Jason Brady, Santa Fe, N.M.-based Thornburg's president and CEO, said in an interview Perpetual has invested in Thornburg's multisector opportunistic bond strategy, which Mr. Brady co-manages, tapping both separate account and mutual fund vehicles for different segments of Perpetual's business.
A spokeswoman for Perpetual confirmed the mandate but, together with Mr. Brady, declined to provide details on the scale of its investment in Thornburg's bond strategy. A spokeswoman for Thornburg said the firm's multisector opportunistic bond strategy has roughly $2 billion in assets.
Mr. Brady said the Perpetual mandate is Thornburg's first from an Australian client. After working over the past 18 months with Melbourne-based third-party placement agent Terrain Placement Services, Thornburg has "a very good pipeline" of opportunities in Australia, he added.
He called Thornburg's partnership with Perpetual — with discussions ongoing now regarding other Thornburg income-generation strategies — a product of the more structured, systematic approach the firm adopted "not quite two years ago" to expand its footprint overseas.

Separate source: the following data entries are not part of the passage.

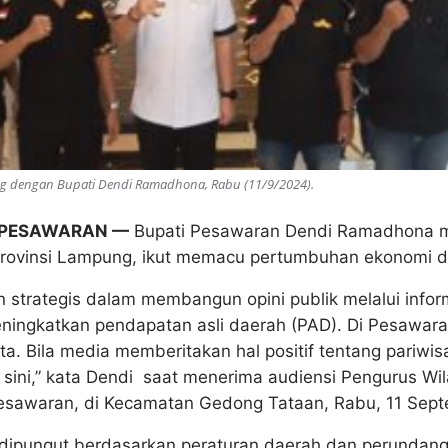
g dengan Bupati Dendi Ramadhona, Rabu (11/9/2024).
 PESAWARAN —
Bupati Pesawaran Dendi Ramadhona m
Provinsi Lampung, ikut memacu pertumbuhan ekonomi 
 strategis dalam membangun opini publik melalui inform
ningkatkan pendapatan asli daerah (PAD). Di Pesawara
ta. Bila media memberitakan hal positif tentang pariwis
 sini,” kata Dendi saat menerima audiensi Pengurus W
Pesawaran, di Kecamatan Gedong Tataan, Rabu, 11 Sep
dipungut berdasarkan peraturan daerah dan perundan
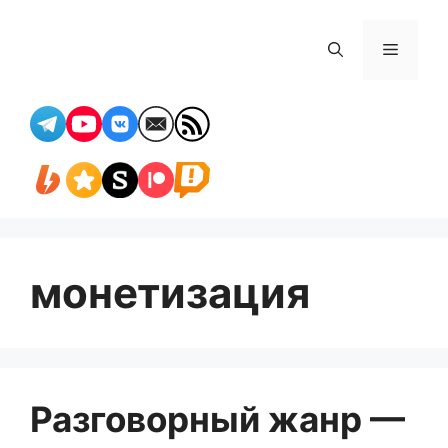
Перейти
к
Меню
содержимому
монетизация
Разговорный жанр —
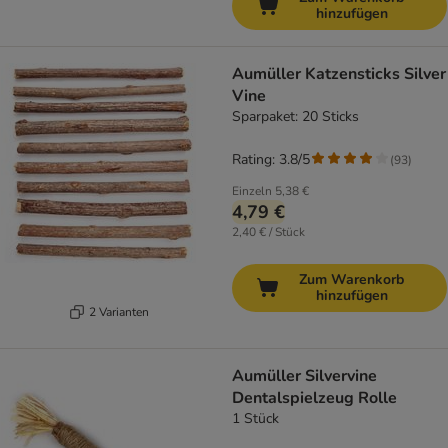
hinzufügen
Aumüller Katzensticks Silver
Vine
Sparpaket: 20 Sticks
Rating: 3.8/5
(
93
)
Einzeln
5,38 €
4,79 €
2,40 € / Stück
Zum Warenkorb
hinzufügen
2 Varianten
Aumüller Silvervine
Dentalspielzeug Rolle
1 Stück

The Hong Kong office Thornburg opened roughly a year ago — with three employees joining two in London and two more in the U.S. focused on overseas markets — is working to build "a pipeline in greater China, as well as in ASEAN," Mr. Brady said, referring to the Association of Southeast Asian Nations. Succeeding in greater China, in particular, will require that Thornburg play the "long game" there, he acknowledged.
The firm's 2020 sales budget for the Asia-Pacific region is on the order of several hundred million dollars but the longer-term plan is to have "15% of our assets" coming from clients outside the U.S. five years from now, Mr. Brady said.

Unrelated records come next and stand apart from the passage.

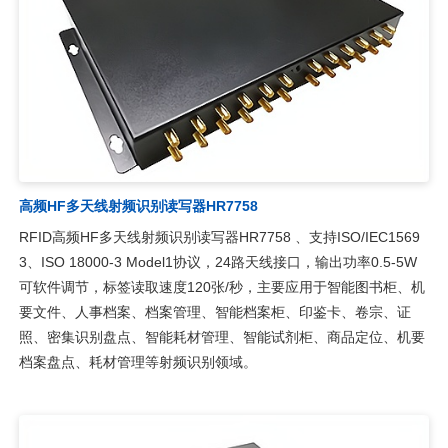
高频HF多天线射频识别读写器HR7758
RFID高频HF多天线射频识别读写器HR7758 、支持ISO/IEC1569
3、ISO 18000-3 Model1协议，24路天线接口，输出功率0.5-5W
可软件调节，标签读取速度120张/秒，主要应用于智能图书柜、机
要文件、人事档案、档案管理、智能档案柜、印鉴卡、卷宗、证
照、密集识别盘点、智能耗材管理、智能试剂柜、商品定位、机要
档案盘点、耗材管理等射频识别领域。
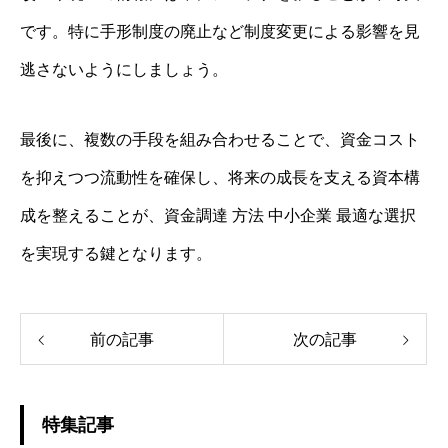
です。特に手形制度の廃止など制度変更による影響を見
逃さないようにしましょう。
最後に、複数の手段を組み合わせることで、資金コスト
を抑えつつ流動性を確保し、将来の成長を支える資本構
成を整えることが、資金調達 方法 中小企業 最適な選択
を実現する鍵となります。
前の記事
次の記事
特集記事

At the end of 2019, Thornburg was managing just less than $1 billion for clients outside of the U.S., or a little bit more than 2% of its $44 billion book of business — $42.6 billion in assets under management and $1.5 billion in assets under advisement, according to a Thornburg news release.
Partnerships — including subadvisory relationships with local money managers overseas — will be a cornerstone of Thornburg's international strategy, and more efficient than establishing joint ventures or wholly owned subsidiaries in those markets, Mr. Brady said.